Escupió la palabra «sueco», como si por sí sola significara «canalla». Detestaba a los escandinavos en cualquiera de sus manifestaciones. ¿Por qué? El Cielo lo sabe. Un imbécil es siempre indescifrable. Continuó:
—Hace más de cinco meses que no me encuentro a nadie que le haya visto.
Como ya he dicho, no estábamos excesivamente interesados, pero Schomberg era incapaz de comprenderlo. Un tipo extraordinariamente duro de mollera. Dondequiera que se juntaban tres personas, ya se ocupaba él de que apareciera Heyst.
—Espero que a ese sujeto no se le haya ocurrido ahogarse —añadía con seriedad un tanto cómica, pero que debería habernos estremecido si no fuera porque nuestra tertulia era más bien superficial y no estaba dispuesta a penetrar en la psicología de esta piadosa esperanza.
—¿Por qué? ¿No será que Heyst te debía algunos tragos?
—¡Tragos! ¡Nada de eso, amigo!
El hotelero no era un fenicio.

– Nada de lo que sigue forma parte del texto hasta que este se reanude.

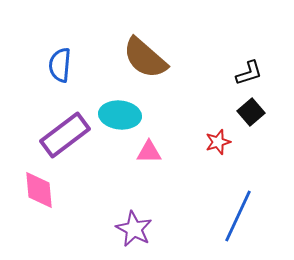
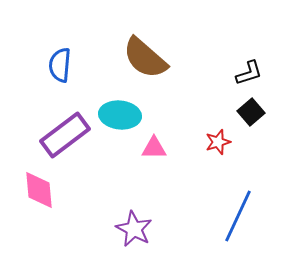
pink triangle: moved 5 px right, 4 px up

El temperamento teutón rara vez lo es. Pero puso una siniestra expresión para decirnos que Heyst no había pasado, en total, de las tres visitas a su establecimiento. Éste era el crimen por el cual Schomberg le deseaba nada menos que una larga y atormentada existencia. Obsérvese el teutónico sentido de la proporción y su apacible espíritu compasivo.
Finalmente, una tarde, se le vio aproximándose a un grupo de habituales, exteriorizando su alborozo. Infló el masculino pecho y se dirigió a ellos con total soberanía:
—Caballeros, tengo noticias suyas. ¿Que de quién? Pues de ese sueco, naturalmente. Está todavía en Samburan. Nunca se fue. La compañía desapareció; los ingenieros desaparecieron, lo mismo que los empleados y los coolies. Pero él se quedó clavado. El capitán Davidson, que venía del Oeste, le vio con sus propios ojos. Algo blanco en el muelle: derrotó y tocó tierra en uno de los botes. Heyst, como es de suponer. Se guardó un libro en el bolsillo tan consideradamente como siempre. En fin, que deambulando y leyendo por el muelle. «Todavía sigo al mando», dijo al capitán Davidson. Lo que me gustaría saber es cómo se las arregla para comer. Ahora, un trozo de pescado seco, y luego, ¿qué? A eso lo llamo yo tocar fondo. ¡Un hombre que arrugaba la nariz en mi propio comedor!
Y guiñó el ojo con toda su malevolencia. El timbre repiqueteó y poco después encabezaba la expedición hacia el comedor como el que dirige a sus feligreses hacia el templo, grave el porte y un aire soberano de benefactor de la humanidad. Su ambición no pasaba de alimentarla a un precio provechoso, y su único placer consistía en hablar de ella a escondidas. Definía perfectamente su carácter el recrearse en la imagen de Heyst sin tener nada decente que llevarse a la boca.